For beekeepers, days can be unpredictable — weather shifts, hives vary in strength, staff may call in sick. But the way you start and end your day doesn’t need to change. By locking in simple routines, you preserve energy for the unexpected challenges. Instead of beginning each day in a rush, you have a steady rhythm that sets the tone for your work and helps you finish with clarity.
Practical actions you can take:
- Start of day (3 minutes):
- Take three slow breaths to reset.
- Check today’s yard plan and identify your top three priorities.
- Confirm the first move (load truck, call grower, or hive inspection order).
- End of day (5 minutes):
- Log today’s issues. Prep solution ideas.
- Note tomorrow’s first move.
-
- Update staff or growers if needed.
Premortem Exercise (10 minutes pre-season): Imagine the season has gone badly. Ask: “What went wrong?” Write down the likely causes (mite levels got ahead, staff shortage, poor cashflow) and put counter-moves in place now. This strengthens foresight and builds confidence.
3. Recovery & Mental Energy
One of the biggest misconceptions in farming and contracting is that endurance means pushing harder for longer. But the science of performance tells a different story. Mental and physical energy are not unlimited. Sleep research shows that adults need seven or more hours of sleep to keep decision-making sharp. Cut that short consistently and reaction times slow, focus slips, and stress rises.
Even short resets make a difference. Studies on micro-breaks and power naps show that a 10–25 minute rest can restore alertness and sustain focus. Likewise, research on decision fatigue shows that the more small choices we make across the day, the more our willpower drains. That’s why batching decisions into set times preserves energy for when it really counts.
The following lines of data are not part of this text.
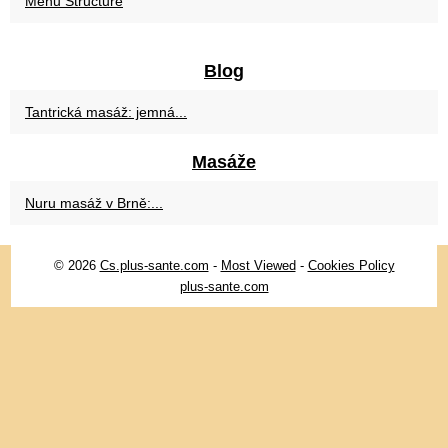
Menu Structure
Blog
Tantrická masáž: jemná...
Masáže
Nuru masáž v Brně:...
© 2026
Cs.plus-sante.com
-
Most Viewed
-
Cookies Policy
plus-sante.com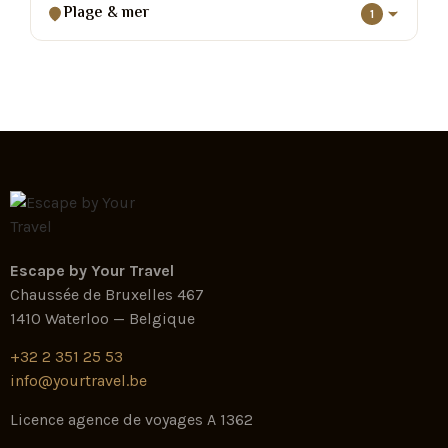
Plage & mer
1
Escape by Your Travel
Chaussée de Bruxelles 467
1410 Waterloo — Belgique
+32 2 351 25 53
info@yourtravel.be
Licence agence de voyages A 1362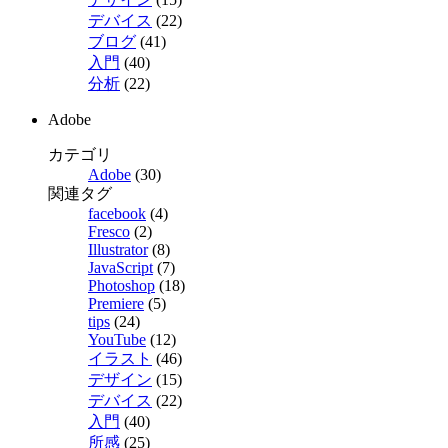
デバイス
(22)
ブログ
(41)
入門
(40)
分析
(22)
Adobe
カテゴリ
Adobe
(30)
関連タグ
facebook
(4)
Fresco
(2)
Illustrator
(8)
JavaScript
(7)
Photoshop
(18)
Premiere
(5)
tips
(24)
YouTube
(12)
イラスト
(46)
デザイン
(15)
デバイス
(22)
入門
(40)
所感
(25)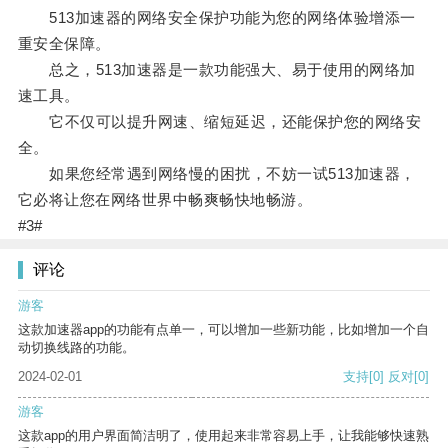
513加速器的网络安全保护功能为您的网络体验增添一
重安全保障。
总之，513加速器是一款功能强大、易于使用的网络加
速工具。
它不仅可以提升网速、缩短延迟，还能保护您的网络安
全。
如果您经常遇到网络慢的困扰，不妨一试513加速器，
它必将让您在网络世界中畅爽畅快地畅游。
#3#
评论
游客
这款加速器app的功能有点单一，可以增加一些新功能，比如增加一个自
动切换线路的功能。
2024-02-01
支持
[0]
反对
[0]
游客
这款app的用户界面简洁明了，使用起来非常容易上手，让我能够快速熟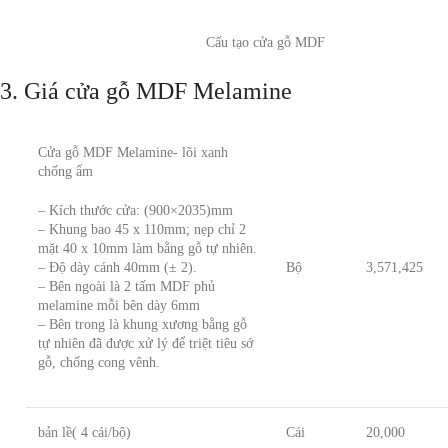
Cấu tạo cửa gỗ MDF
3. Giá cửa gỗ MDF Melamine
Cửa gỗ MDF Melamine- lõi xanh
chống ẩm
– Kích thước cửa: (900×2035)mm
– Khung bao 45 x 110mm; nẹp chỉ 2
mặt 40 x 10mm làm bằng gỗ tự nhiên.
– Độ dày cánh 40mm (± 2).
Bộ
3,571,425
– Bên ngoài là 2 tấm MDF phủ
melamine mỗi bên dày 6mm
– Bên trong là khung xương bằng gỗ
tự nhiên đã được xử lý để triệt tiêu sớ
gỗ, chống cong vênh.
bản lề( 4 cái/bộ)
Cái
20,000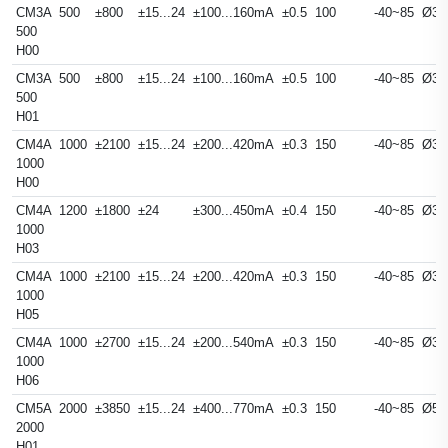
CM3A
500
±800
±15...24
±100...160mA
±0.5
100
-40~85
Ø30
500
H00
CM3A
500
±800
±15...24
±100...160mA
±0.5
100
-40~85
Ø30
500
H01
CM4A
1000
±2100
±15...24
±200...420mA
±0.3
150
-40~85
Ø38
1000
H00
CM4A
1200
±1800
±24
±300...450mA
±0.4
150
-40~85
Ø38
1000
H03
CM4A
1000
±2100
±15...24
±200...420mA
±0.3
150
-40~85
Ø38
1000
H05
CM4A
1000
±2700
±15...24
±200...540mA
±0.3
150
-40~85
Ø38
1000
H06
CM5A
2000
±3850
±15...24
±400...770mA
±0.3
150
-40~85
Ø57
2000
H01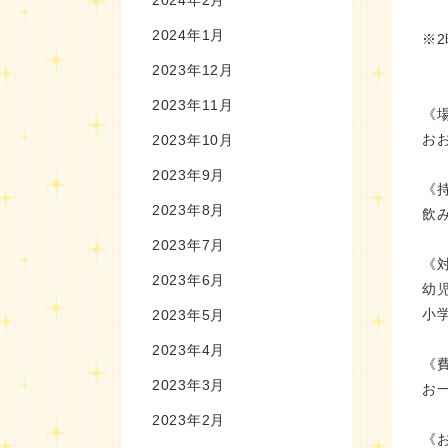
2024年1月
※
2023年12月
2023年11月
《
お
2023年10月
2023年9月
《
2023年8月
飲
2023年7月
《
2023年6月
幼
小
2023年5月
2023年4月
《
2023年3月
お一
2023年2月
《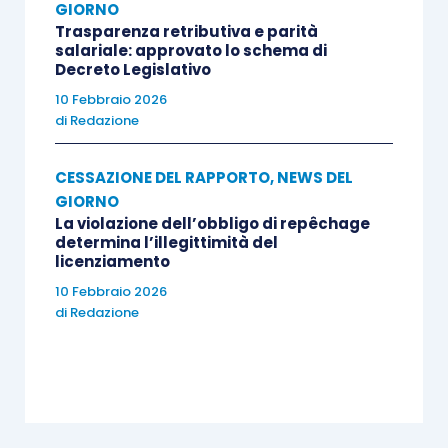
GIORNO
Trasparenza retributiva e parità
salariale: approvato lo schema di
Decreto Legislativo
10 Febbraio 2026
di
Redazione
CESSAZIONE DEL RAPPORTO
,
NEWS DEL
GIORNO
La violazione dell’obbligo di repêchage
determina l’illegittimità del
licenziamento
10 Febbraio 2026
di
Redazione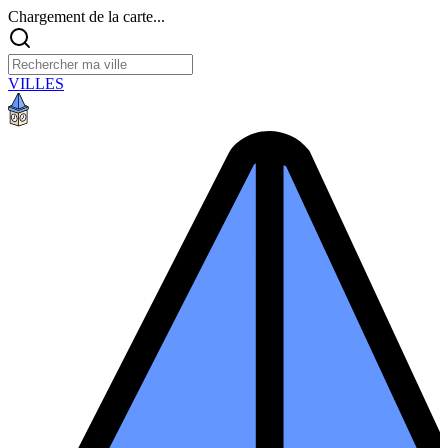
Chargement de la carte...
VILLES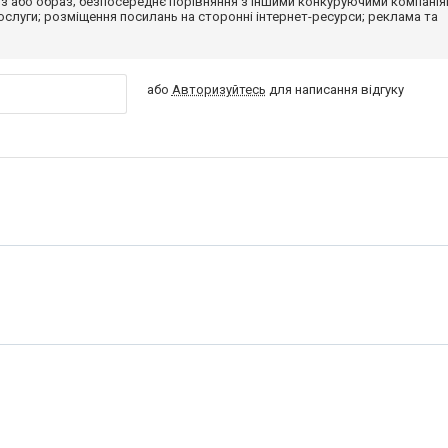
з або образ; безпосереднє порівняння з іншими конкуруючими компанія
 послуги; розміщення посилань на сторонні інтернет-ресурси; реклама та
або
Авторизуйтесь
для написання відгуку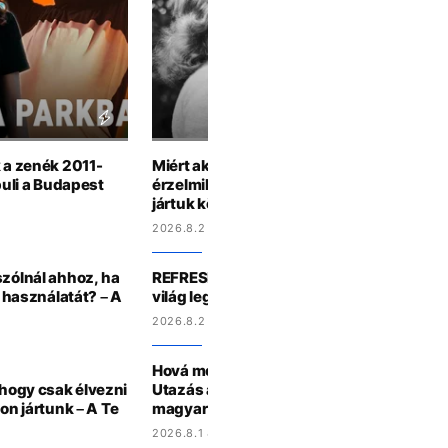
k a zenék 2011-
Miért akarjuk ennyire, hogy minket vála
buli a Budapest
érzelmileg elérhetetlen emberek? Szake
jártuk körbe a témát
2026.8.2 9:18
szólnál ahhoz, ha
REFRESHER-KVÍZ: Ki festette, ki faragta? 
a használatát? – A
világ leghíresebb képzőművészeti alkotá
2026.8.2 9:18
Hová menjünk, miket nézzünk augusztu
 hogy csak élvezni
Utazás a 2000-es évek mélyére és az ame
lon jártunk – A Te
magyar szemszögből
2026.8.1 8:41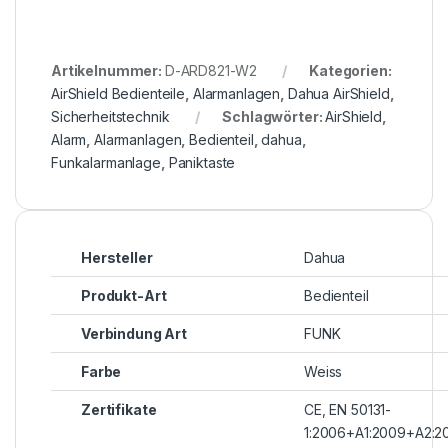
Artikelnummer:
D-ARD821-W2
Kategorien:
AirShield Bedienteile
,
Alarmanlagen
,
Dahua AirShield
,
Sicherheitstechnik
Schlagwörter:
AirShield
,
Alarm
,
Alarmanlagen
,
Bedienteil
,
dahua
,
Funkalarmanlage
,
Paniktaste
Hersteller
Dahua
Produkt-Art
Bedienteil
Verbindung Art
FUNK
Farbe
Weiss
Zertifikate
CE, EN 50131-
1:2006+A1:2009+A2:2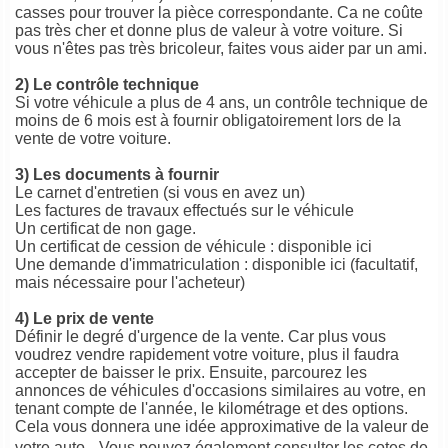
casses pour trouver la pièce correspondante. Ca ne coûte
pas très cher et donne plus de valeur à votre voiture. Si
vous n'êtes pas très bricoleur, faites vous aider par un ami.
2) Le contrôle technique
Si votre véhicule a plus de 4 ans, un contrôle technique de
moins de 6 mois est à fournir obligatoirement lors de la
vente de votre voiture.
3) Les documents à fournir
Le carnet d'entretien (si vous en avez un)
Les factures de travaux effectués sur le véhicule
Un certificat de non gage.
Un certificat de cession de véhicule : disponible ici
Une demande d'immatriculation : disponible ici (facultatif,
mais nécessaire pour l'acheteur)
4) Le prix de vente
Définir le degré d'urgence de la vente. Car plus vous
voudrez vendre rapidement votre voiture, plus il faudra
accepter de baisser le prix. Ensuite, parcourez les
annonces de véhicules d'occasions similaires au votre, en
tenant compte de l'année, le kilométrage et des options.
Cela vous donnera une idée approximative de la valeur de
votre auto. Vous pouvez également consulter les cotes de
Beekeeping is physically demanding, but it’s also mentally taxing: keeping track of colony health, planning movements, and responding to conditions. Without deliberate recovery, fatigue builds up and your decision-making suffers. Recovery isn’t indulgence — it’s what allows you to perform consistently over the long haul of the season.
Practical actions you can take:
- Do office Work in 90-Minute Blocks: Focus hard, then take 3–5 minutes to reset (walk the yard, stretch, drink water).
- Batch Decisions: Choose two times a day (early-morning and late afternoon) to make business decisions. Avoid constant ad-hoc decision-making that drains your mental energy.
- Early-Afternoon Reset: Take a 15–20 minute nap if you’re flagging. Short naps restore far more than pushing through exhaustion.
- Set a Sleep Window: Aim for a consistent 7-hour block most nights. Protect it like you’d protect your bees from pests — non-negotiable.
Your Next Step
Before the season starts, take 10 minutes to prepare your North Star Page: one outcome, one personal why, and three top operational priorities. Then run a quick premortem: “If this season failed, why?” and note your counter-moves.
Keep these sheets somewhere visible. When the pressure rises, you’ll know not just what you’re working for, but why and how you’ll respond. That clarity and preparation can be the difference between barely making it through and leading your business with confidence this season.